[Extracted page text data]
★ ★ ★

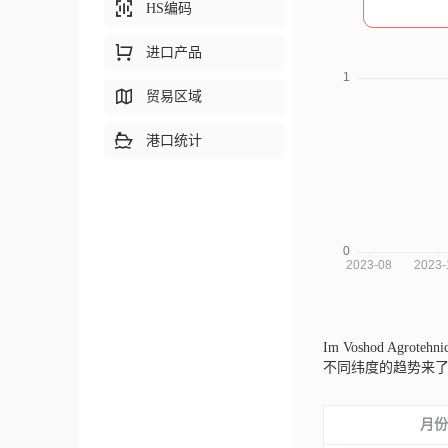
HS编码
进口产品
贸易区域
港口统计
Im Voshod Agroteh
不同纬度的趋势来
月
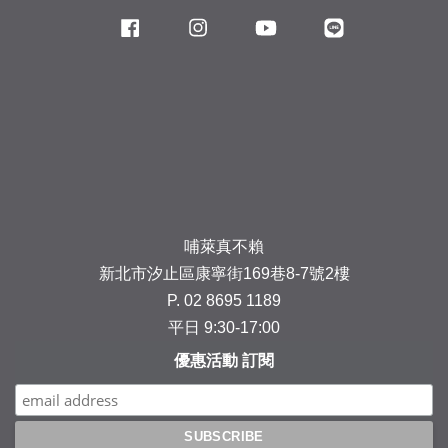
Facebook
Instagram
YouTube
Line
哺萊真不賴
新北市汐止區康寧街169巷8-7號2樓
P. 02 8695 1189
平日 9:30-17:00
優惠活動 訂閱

★ ★ ★

YOUR OBJECTIVE: Retyped exactly, the lines from the one holding "Im Voshod Agroteh" through the last line of the data above are the whole answer. Pictures stay out.

TASK OUTPUT:
Im Voshod Agroteh
不同纬度的趋势来
月
Facebook
Instagram
YouTube
Line
哺萊真不賴
新北市汐止區康寧街169巷8-7號2樓
P. 02 8695 1189
平日 9:30-17:00
優惠活動 訂閱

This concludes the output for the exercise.